Favorite Tracks: “UFOF”, “Open Desert”, “Century”, “Betsy”, “Jenni”
New York-based Big Thief take a jog together every morning. It makes complete, perfect sense: a group of musicians who push each other in new directions, moving as one, breathing as one. This symbiosis is evident in their newest release, U.F.O.F. (the F. standing for “Friend”). Big Thief’s third album is the group’s most cohesive work to date, honing in on a vision that feels more unified than ever. Is it an afternoon spent in an overgrown field under a sky on the verge of a thunderstorm? Driving down a stretching desert highway in the dead of night? Upon each new listen, one can conjure up a new sensorial picture by simply allowing Big Thief to take them for the ride.
Their debut, MASTERPIECE, swung from the saloon grandeur of title track “Masterpiece” to the hushed intimacy of “Lorraine,” exhibiting dynamic range and appreciation for multiple sonic sensibilities. Their following album, CAPACITY, had a slightly more narrowed palette. And yet CAPACITY, in a way, felt like a continuation of MASTERPIECE, as if the two albums existed in the same haunting train of thought, two photographs found in the same musty attic on some rainy afternoon. U.F.O.F. is separate from these, a fully-realized statement in which each component is highlighted by the rest.

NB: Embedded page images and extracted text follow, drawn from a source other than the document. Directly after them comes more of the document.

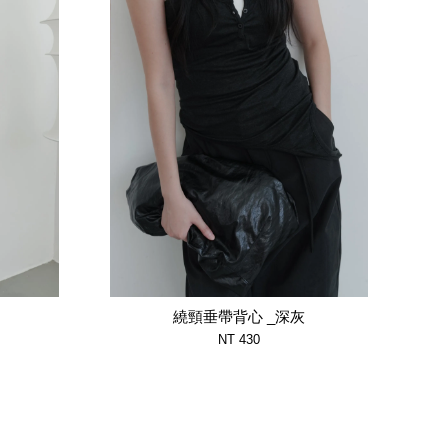
繞頸垂帶背心 _深灰
NT 430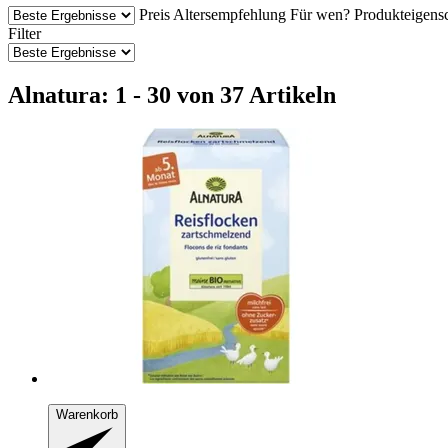
Preis
Altersempfehlung
Für wen?
Produkteigens
Filter
Alnatura: 1 - 30 von 37 Artikeln
Warenkorb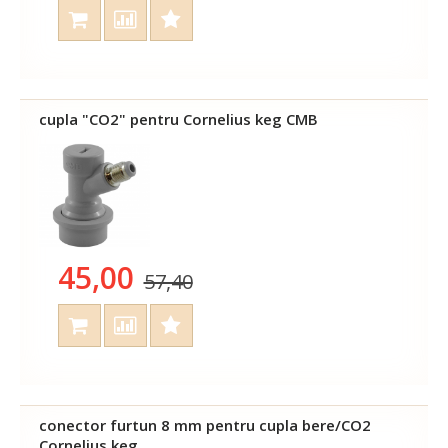
cupla "CO2" pentru Cornelius keg CMB
45,00
57,40
conector furtun 8 mm pentru cupla bere/CO2
Cornelius keg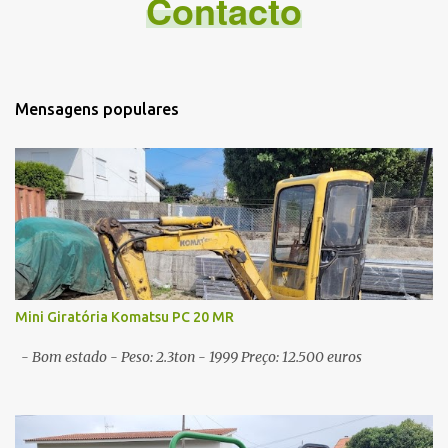
Contacto
t
á
r
i
Mensagens populares
o
s
Mini Giratória Komatsu PC 20 MR
- Bom estado - Peso: 2.3ton - 1999 Preço: 12.500 euros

Devotees to the band’s previous work will find much to feast upon in Lenker’s lyrical work. In titular track “UFOF,” she confides,“The best kiss I ever had / Is the flickering / Of the water so clear and bright.” This theme continues on “Open Desert,” which glimmers with the same iridescent sheen as “Mythological Beauty,” one of CAPACITY’s many standouts. Its achingly bewitching chorus runs through the song like a woolen thread; “Through the poison image / Brave surrender / Kiss the water” stands amongst silvery sweet bells and angelic harmonies, weaving its mysterious lullaby. Some of the loveliest moments on the record are Lenker’s non-verbalized vocalizations, the small coos and sighs that season the songs with unguarded catharsis. They happen on “Open Desert,” then again on “Betsy,” and return on “Terminal Paradise”—expressions on breath where words do no not suffice.
At this stage in a band’s career, many revel in a chance to spread their wingspan and go bigger, louder, bolder. Not Big Thief. Instead, they’ve curled inwards, gone sparser, quieter, and deeper. Each track operates as a part of the whole, like a niche ecosystem in which each element of flora and fauna is essential to the survival of the other. There’s a comfort and an uneasiness that exists in tandem. You can hear it in the indiscernible vocal samples in “UFOF,” the erratic drumbeat on “From,” and the grief-stricken quiver in Lenker’s voice on “Terminal Paradise.” U.F.O.F. meanders through liminal space, constantly adjusting and re-adjusting but never quite fully settling on any one groove or pattern. It respirates and writhes, teeming with life and the inevitability of death. On “Terminal Paradise,” a track also featured on Lenker’s solo album ABYSSKISS, she warbles, “See my death become a trail / And the trail leads to a flower / I will blossom in your sail / Every dreamed and waking hour.” Here comes a new vein of folk that dances with its own shadow, aware of what was while awaiting the next. U.F.O.F. offers gentle speculation, approaching life’s hardest-to-grasp subjects with a feather-soft touch.
In the realm of Big Thief, simple names are endowed with near-mythic qualities. It’s been a recurring theme since the early days of CAPACITY. Late-album cut “Jenni” joins the ranks of “Mary” and “Paul,” a slow-burner that commands attention with its curious false start. From there, its charcoal glow grows with the incantation “Jenni’s in my room,” a simple yet potent chant that leaves everything up to imagination. The ‘90s-tinged slowcore jam summons the spirit of Slowdive, channeling their same monochromatic energy. It’s the only track on U.F.O.F that truly growls, letting off pent-up steam in its swelling conclusion. The last resounding chord lingers like the last trail of campfire smoke, capped off by the bare-boned “Magic Dealer.”
The last minute of U.F.O.F. leaves us in a fog of whirs and crackles that slowly subside into nothingness. That last minute. . . Could it be that the U.F.O. Friend has arrived at last? Or is it simply the soft hum of a breathing machine, or a sprinkler on a dewy lawn? If Big Thief has taught me anything, I’d like to believe it’s all of these things and more, simultaneously and eternally.